Reverse Engineered Nadamoo

  • The signal is an On-Off Keyed digital signal with a structure consisting of 28 bits.

  • Preamble (17 bits)

    • 10101011110110001
      • This also contained the identifier of the base station linked with the receiver.

  • Sync (2 bits)

    • 00

  • Pager Identifier (8 bits)

    • The pagers are identified by the bitstring in these 8 bits. The bits are represented in Little Endian.

  • Terminator (1 bit)

    • Last bit terminates the message with a 0 bit.

10101011110110001 00 11000000 0For pager numbered 3.

Reverse Engineered Nadamoo Pager ID’s: 3, 4, and 5

We confirmed the reverse engineered protocol by tuning the HackRF to 433.92 MHz and listened to the signals using Universal Radio Hacker which worked like a charm on Windows!

URH and Pager

The demodoulated PWM signal in URH correctly represents the reverse engineering protocol.
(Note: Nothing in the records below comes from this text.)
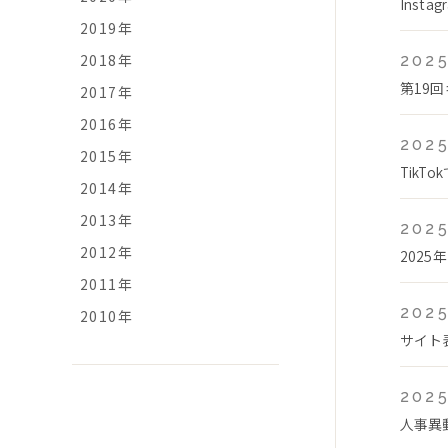
Ins
2019年
2018年
2025
第19
2017年
2016年
2025
2015年
Tik
2014年
2013年
2025
2012年
2025
2011年
2025
2010年
サイト
2025
人事異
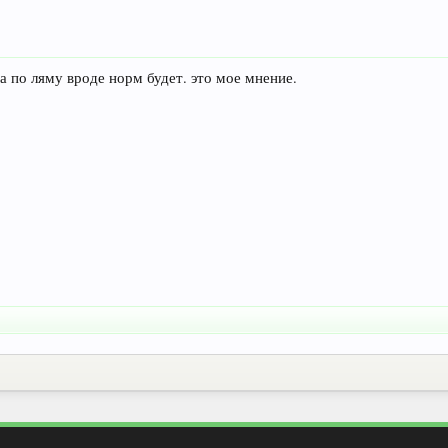
а по ляму вроде норм будет. это мое мнение.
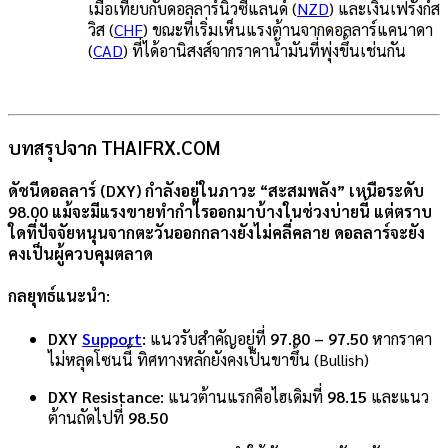
เมื่อเทียบกับดอลลาร์นิวซีแลนด์ (
NZD
) และเงินเฟรังก์ส
วิส (
CHF
) ขณะที่เริ่มเห็นแรงต้านจากดอลลาร์แคนาดา
(
CAD
) ที่ได้อานิสงส์จากราคาน้ำมันที่พุ่งขึ้นเช่นกัน
บทสรุปจาก THAIFRX.COM
ดัชนีดอลลาร์ (DXY) กำลังอยู่ในภาวะ
“สะสมพลัง”
เหนือระดับ
98.00 แม้จะมีแรงขายทำกำไรออกมาบ้างในช่วงบ่ายนี้ แต่ตราบ
ใดที่ปัจจัยหนุนจากตะวันออกกลางยังไม่คลี่คลาย ดอลลาร์จะยัง
คงเป็นผู้ควบคุมตลาด
กลยุทธ์แนะนำ:
DXY
Support
:
แนวรับสำคัญอยู่ที่
97.80 – 97.50
หากราคา
ไม่หลุดโซนนี้ ทิศทางหลักยังคงเป็นขาขึ้น (Bullish)
DXY Resistance:
แนวต้านแรกคือไฮเดิมที่
98.15
และแนว
ต้านถัดไปที่
98.50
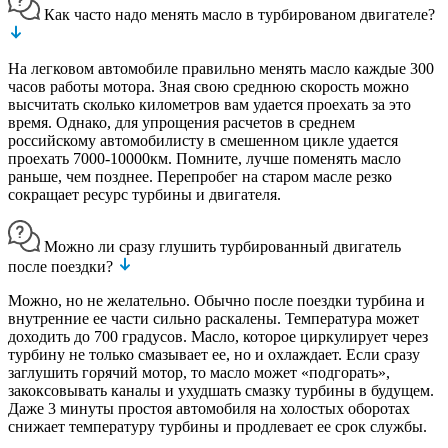
Как часто надо менять масло в турбированом двигателе?
На легковом автомобиле правильно менять масло каждые 300
часов работы мотора. Зная свою среднюю скорость можно
высчитать сколько километров вам удается проехать за это
время. Однако, для упрощения расчетов в среднем
российскому автомобилисту в смешенном цикле удается
проехать 7000-10000км. Помните, лучше поменять масло
раньше, чем позднее. Перепробег на старом масле резко
сокращает ресурс турбины и двигателя.
Можно ли сразу глушить турбированный двигатель
после поездки?
Можно, но не желательно. Обычно после поездки турбина и
внутренние ее части сильно раскалены. Температура может
доходить до 700 градусов. Масло, которое циркулирует через
турбину не только смазывает ее, но и охлаждает. Если сразу
заглушить горячий мотор, то масло может «подгорать»,
закоксовывать каналы и ухудшать смазку турбины в будущем.
Даже 3 минуты простоя автомобиля на холостых оборотах
снижает температуру турбины и продлевает ее срок службы.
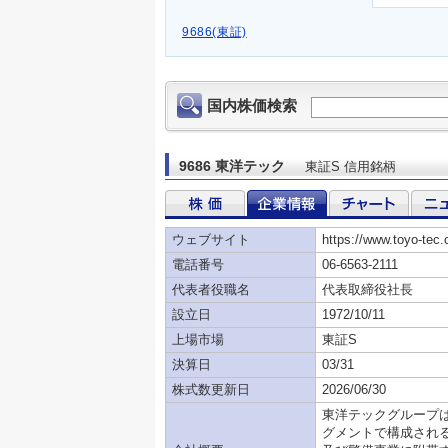
9686(東証)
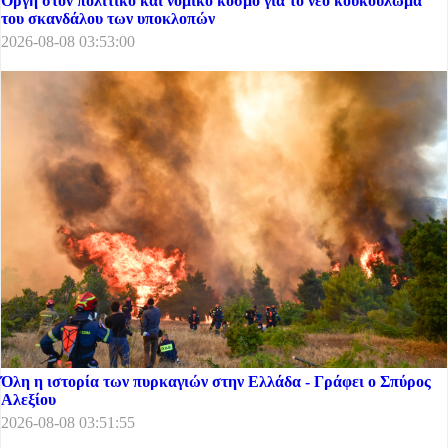
Οργή στον πολιτικό και νομικό κόσμο για το νέο κουκούλωμα
του σκανδάλου των υποκλοπών
2026-08-08 03:53:00
Όλη η ιστορία των πυρκαγιών στην Ελλάδα - Γράφει ο Σπύρος
Αλεξίου
2026-08-08 03:51:55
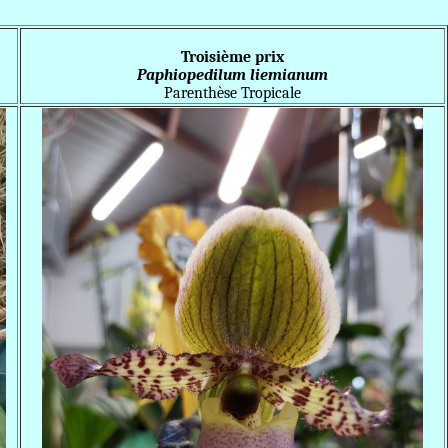
Troisième prix
Paphiopedilum liemianum
Parenthèse Tropicale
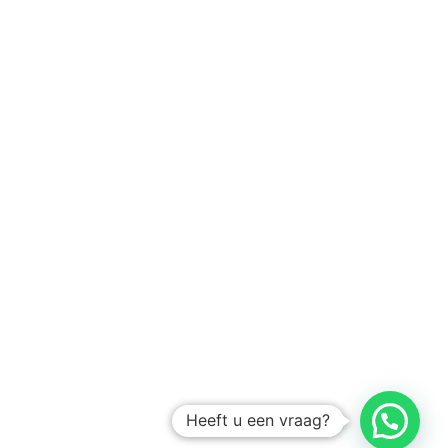
Heeft u een vraag?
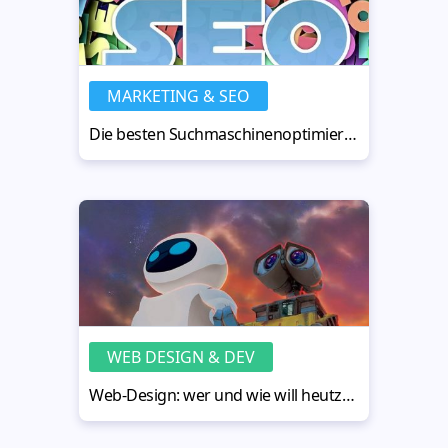
MARKETING & SEO
Die besten Suchmaschinenoptimierung Tipps für 2018 – aktuelle SEO-Trends und Methoden
WEB DESIGN & DEV
Web-Design: wer und wie will heutzutage Künstliche Intelligenz programmieren?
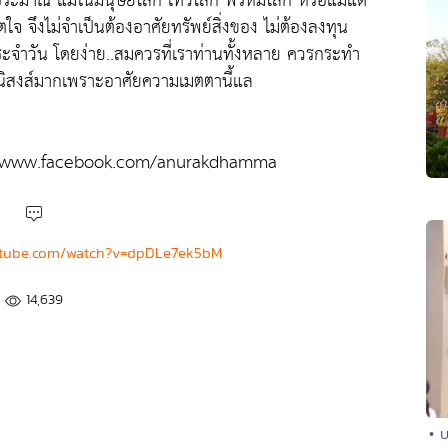
มีประมาณ แม้ในมนุษยโลก เทวโลก พรหมโลก หรือแม้แต่
ตใจ จึงไม่จำเป็นต้องอาศัยทรัพย์สิ่งของ ไม่ต้องลงทุน
ะจำวัน โดยง่าย..สมควรที่เราท่านทั้งหลาย ควรกระทำ
านิสงส์มากเพราะอาศัยความเมตตานี้แล
p://www.facebook.com/anurakdhamma
utube.com/watch?v=dpDLe7ek5bM
14,639
• 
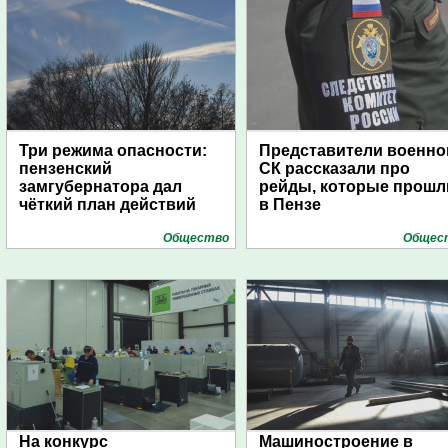
Три режима опасности:
Представители военно
пензенский
СК рассказали про
замгубернатора дал
рейды, которые прошл
чёткий план действий
в Пензе
Общество
Общес
На конкурс
Машиностроение в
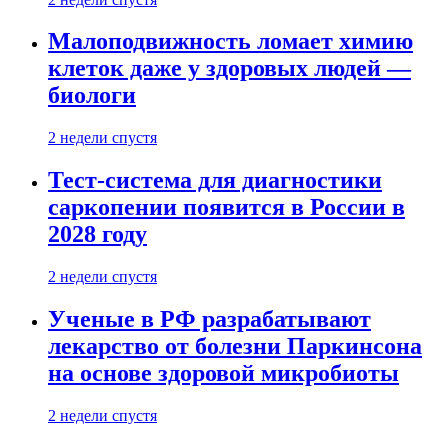
Малоподвижность ломает химию
клеток даже у здоровых людей —
биологи
2 недели спустя
Тест-система для диагностики
саркопении появится в России в
2028 году
2 недели спустя
Ученые в РФ разрабатывают
лекарство от болезни Паркинсона
на основе здоровой микробиоты
2 недели спустя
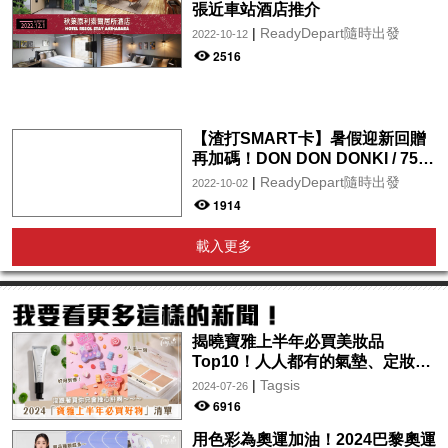
張近車站酒店推介
|
ReadyDepart隨時出發
2022-10-12
2516
【渣打SMART卡】暑假迎新回贈
再加碼！DON DON DONKI / 759
阿信屋 / OK / 百佳 / 屈臣氏 /
|
ReadyDepart隨時出發
2022-10-02
foodpanda / pandamart全年享
1914
5%現金回贈！迎新更新高達$2
載入更多
揭曉寶雅上半年必買美妝品
Top10！人人都有的氣墊、定妝噴
霧、保養品～幫你找到最值得入手
|
Tagsis
2024-07-26
的好物♡
6916
用色彩為奧運加油！2024巴黎奧運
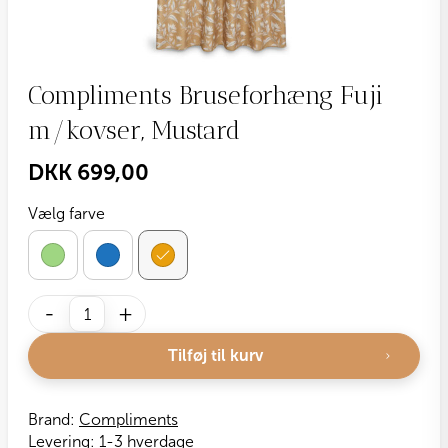
Compliments Bruseforhæng Fuji
m/kovser, Mustard
DKK
699,00
Vælg farve
Compliments
-
+
Bruseforhæng
Fuji
Tilføj til kurv
m/kovser,
Mustard
antal
Brand:
Compliments
Levering:
1-3 hverdage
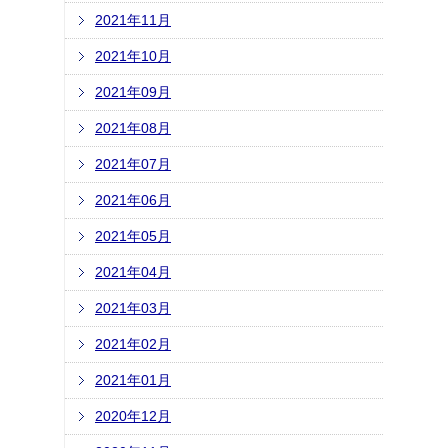
2021年11月
2021年10月
2021年09月
2021年08月
2021年07月
2021年06月
2021年05月
2021年04月
2021年03月
2021年02月
2021年01月
2020年12月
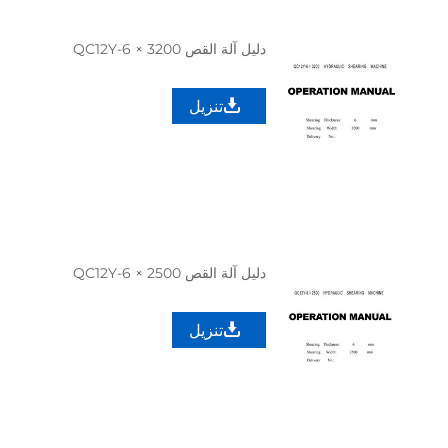
دليل آلة القص QC12Y-6 × 3200
تنزيل
دليل آلة القص QC12Y-6 × 2500
تنزيل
Due to its fixed nature, the protocol is easily replayable using an inexpensive 433MHz Transceiver module and an Arduino or an expensive Tx-capable SDR (like the HackRF we had).

Fortress Security System

It is a security system which lets you rig your house with battery powered sensors communicating with the base station over wireless radio. The base station exposes an interface over wifi to allow control via an Android App. We were given the Fortress S03 kit which only has wifi, they also have other kits which are able to communicate over 3G and 4G.

The first step, use and understand the device. The S03 kit contains a base station and many peripherals, this included: a Remote Key Fob, a Panic Button, a Door Contact Sensor, and a PIR Sensor. This means you put the PIR and Contact sensors all over your house and arm the system which rings a high-pitched noise whenever someone passes them and wake you up.

Fortress S03 PCB

The product website and manual wasn’t very descriptive of the hardware used in the system. So we opened up the base station and the peripherals, inside we found familiar chips and exposed pads. The main CPU was a Mediatek MT6261, a trusty ESP8266 for WiFi, and a 433MHz receiver (SYN510R), no transmitter. This revealed how the peripherals communicated to the base station and a new attack surface for us to research.

The PCB had 5 conveniently marked and exposed pads near the ESP8266 named V, G, IO, RX, TX. Hoping it to be a raw UART to the ESP8266, I connected the FTDI board and opened Putty in the search of its baud rate. I tried the common baud rates found online with ESP8266 projects, 9600, 115200, etc. Didn’t work. Finally, I opened up the Arduino IDE and it’s serial monitor and scrolled through its list of conveniently listed common baud rates and found ASCII logs of the wifi connection at 250000 baud/s. Unfortunately, The ESP8266 didn’t accept any input over the UART port (and/or we weren’t able to find a way to trigger any mode if there was any).

Putty ESP8266 UART Logs Debug logs from the ESP8266

We knew the peripherals communicated over 433MHz RF. Using Universal Radio Hacker and the HackRF, I looked at the signals sent out by the peripherals like the Key Fob and the Panic Button. Suspecting them to be common protocols instead of decoding them by my own, so me googling suggested a popular library RTL_433 for the RTL-SDR which decoded protocols from many generic 433MHz devices. Setting up RTL_433 on my Manjaro VM was a breeze and it decoded the protocols from the peripherals: The key fob, panic button (which was the same device as the key fob essentially), PIR Sensor and Door Contact Sensor. All of them were decoded by RTL_433 and corresponded correctly to the actions performed.

Keyfob Keyfob

Keyfob Decode Decoded data from the Keyfob

PIR Decode Decoded PIR sensor protocol

PIR Sensor PIR Sensor

The protocols used by the peripherals were fixed key codes and were easily replayable. The keyfobs are able to control the arming and disarming of the base station, replaying its signals an attacker can disarm or arm the system at will with a 433 MHz trasnmitter or an SDR.

Conclusion

We reported all our findings from the Nadamoo Restaurant Pager, Ring Video Doorbell, Lefun Wireless Camera, Letscom Activity Tracker and the Fortress Security to the organizers. Turns out we fared well compared to the competitors and were awarded the second prize at the competition! We met many phenomenal people of the hacker community and had an amazing trip in Qatar.